This article by investigative journalists Krishna Acharya and Ramu Sapkota was first published in The Record (Nepal) and a shortened and edited version is republished on Global Voices as part of a content-sharing agreement.
A number of prominent Nepali businesspeople and companies are involved in clandestine investments and transactions involving the buying and selling of shares by setting up shell companies in tax havens — countries that are known to make it easy to hide ill-gotten wealth. The recently published Pandora Papers, a global investigation by the International Consortium of Investigative Journalists (ICIJ), in collaboration with more than 140 media outlets around the world, has identified Chaudhary Group and Golchha Organisation, among others, as involved in such activities.
According to documents provided to the Center for Investigative Journalism Nepal (CIJ) by ICIJ, a network of international investigative journalists headquartered in Washington, D.C., Binod Kumar Chaudhary, a member of the federal parliament and Nepal’s sole dollar billionaire, has established companies in the British Virgin Islands (BVI), a known tax haven country, under his and and those of his family members — his wife Sarika Devi, and three sons, Nirvana, Varun, and Rahul.
Offshore companies in the British Virgin Islands have also been discovered in the names of individuals associated with the Golchha Organisation, another big business house. These individuals include Golchha Organisation Chairman Lokmanya Golchha, his two brothers Mahendra Kumar Golchha and Diwakar Golchha, their cousin Chandra Kumar Golchha and Diwakar’s son Hitesh Golchha.
More companies in tax haven countries were also found in the names of Ajeya Sumargi Parajuli, Arjun Prasad Sharma, and Kishor Rana, Nepalis identified in a previous CIJ investigation into financial records, NepaLeaks.
Others identified as operating offshore companies from tax haven countries include Rajendra Shakya of Pulchowk, Lalitpur; Sudhir Mittal of Gyaneshwor, Kathmandu; businesspeople Suhrid Raj Ghimire and Purushottam Poudyal; British citizen Janak Daniel Basnet; and Indian citizen Radhe Shyam Saraf.
Tax havens are countries that offer minimal financial liability, low effective tax rates, and a high degree of secrecy. Investment in such countries is widely believed to indicate an attempt to stash illicit financial dealings or avoid taxes.
The Act Restricting Investment Abroad 1964 prohibits Nepali citizens from investing in any company abroad or even opening up an account in a foreign bank.
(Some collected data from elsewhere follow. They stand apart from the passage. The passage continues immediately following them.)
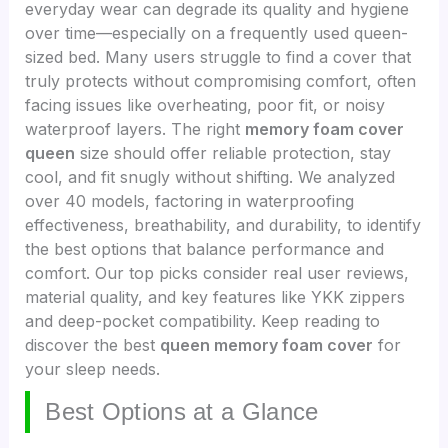
everyday wear can degrade its quality and hygiene
over time—especially on a frequently used queen-
sized bed. Many users struggle to find a cover that
truly protects without compromising comfort, often
facing issues like overheating, poor fit, or noisy
waterproof layers. The right
memory foam cover
queen
size should offer reliable protection, stay
cool, and fit snugly without shifting. We analyzed
over 40 models, factoring in waterproofing
effectiveness, breathability, and durability, to identify
the best options that balance performance and
comfort. Our top picks consider real user reviews,
material quality, and key features like YKK zippers
and deep-pocket compatibility. Keep reading to
discover the best
queen memory foam cover
for
your sleep needs.
Best Options at a Glance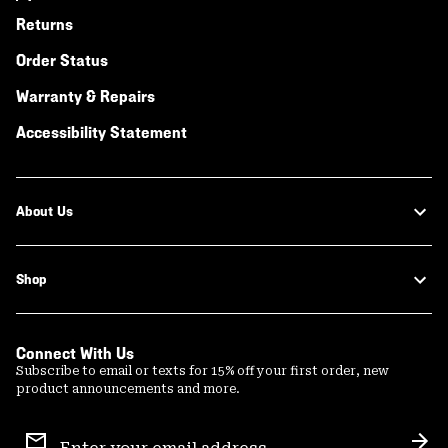
Returns
Order Status
Warranty & Repairs
Accessibility Statement
About Us
Shop
Connect With Us
Subscribe to email or texts for 15% off your first order, new
product announcements and more.
Email
Sign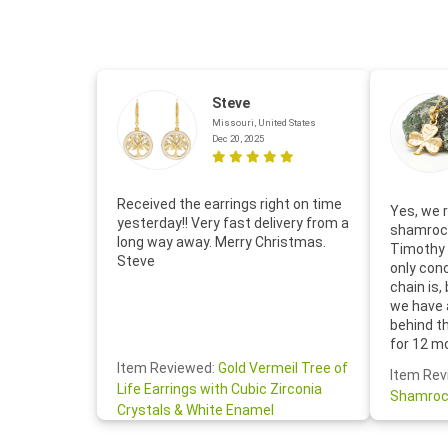
Steve
Missouri, United States
Dec 20, 2025
Received the earrings right on time
Yes, we r
yesterday!! Very fast delivery from a
shamrock
long way away. Merry Christmas.
Timothy 
Steve
only con
chain is,
we have 
behind t
for 12 m
for the 
Item Reviewed:
Gold Vermeil Tree of
Item Rev
your cus
Life Earrings with Cubic Zirconia
Shamroc
lovely. W
Crystals & White Enamel
Janice P.
handwrit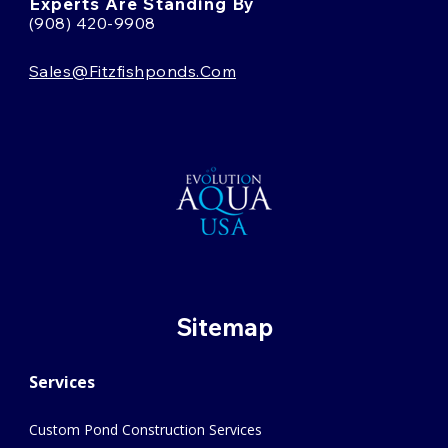
Experts Are Standing By
(908) 420-9908
Sales@fitzfishponds.com
Sitemap
Services
Custom Pond Construction Services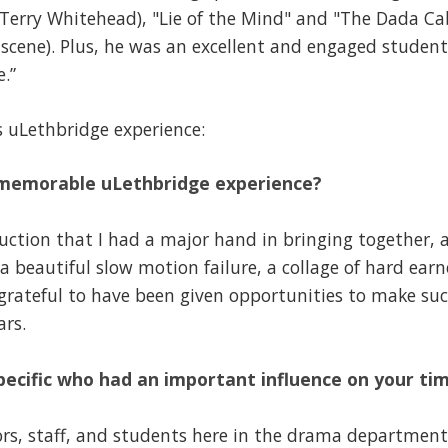
Terry Whitehead), "Lie of the Mind" and "The Dada Cab
scene). Plus, he was an excellent and engaged student
.”
s uLethbridge experience:
 memorable uLethbridge experience?
uction that I had a major hand in bringing together, 
 beautiful slow motion failure, a collage of hard ear
y grateful to have been given opportunities to make su
ars.
pecific who had an important influence on your ti
ors, staff, and students here in the drama departmen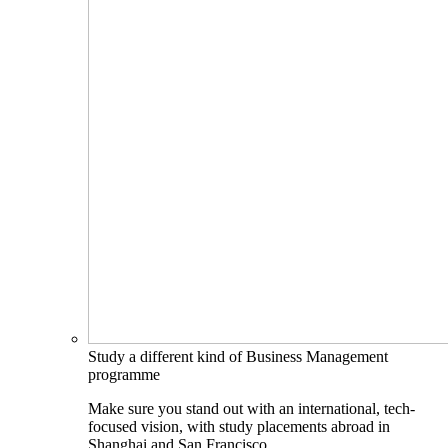
Study a different kind of Business Management
programme
Make sure you stand out with an international, tech-
focused vision, with study placements abroad in
Shanghai and San Francisco.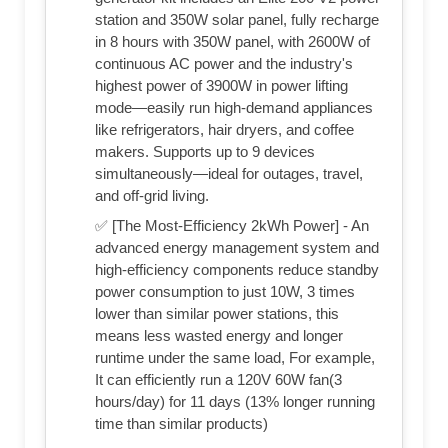
station and 350W solar panel, fully recharge
in 8 hours with 350W panel, with 2600W of
continuous AC power and the industry's
highest power of 3900W in power lifting
mode—easily run high-demand appliances
like refrigerators, hair dryers, and coffee
makers. Supports up to 9 devices
simultaneously—ideal for outages, travel,
and off-grid living.
✅ [The Most-Efficiency 2kWh Power] - An
advanced energy management system and
high-efficiency components reduce standby
power consumption to just 10W, 3 times
lower than similar power stations, this
means less wasted energy and longer
runtime under the same load, For example,
It can efficiently run a 120V 60W fan(3
hours/day) for 11 days (13% longer running
time than similar products)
Any person violating the act “shall be liable to the punishment of fine equal to the amount in question or imprisonment for a term not exceeding six months or both.”
Non-resident Nepalis are also not allowed to invest abroad by taking away money from Nepal under any conditions. A person “who has resided in Nepal for 183 days or more during a continuous period of 365 days” is considered a “resident,” according to the Income Tax Act.
“According to this provision, if a Nepali citizen lives abroad for 183 days and earns an income, they can invest that income there,” said former finance secretary Rameshore Khanal. “Besides this, any investment abroad by Nepalis is illegal.”
According to Gerard Ryle, director of ICIJ, businesspeople, leaders, politicians, criminals, and intermediary law firms who open offshore companies are taking advantage of such transactions. In an interview with ABC Australia shortly before the Pandora Papers went public, Ryle said that offshore investments had resulted in reduced taxes and increased inequality and poverty.
“The offshore world exacerbates poverty. It leads to inequality. When countries are robbed of their riches, it leads to all sorts of things like the refugee crisis. This system invites all of the evils of the world, and there doesn’t seem to be a purpose to this system except to enrich some people,” he said in an interview with ABC’s Elise Worthington.
In January 2019, Centre for Investigative Journalism (CIJ) Nepal, through its NepaLeaks investigation, had identified the involvement of 55 Nepalis and non-resident Nepalis in offshore transactions. Despite the expose, state mechanisms failed to crack down on tax evasion and money laundering. This inaction appears to be encouraging Nepalis to invest in tax haven countries and also indicates that Nepali politicians could be cooperating with the accused. The direct involvement of Nepali politicians in offshore transactions, however, was not discovered.
The Pandora Papers is an outcome of that surprising silence.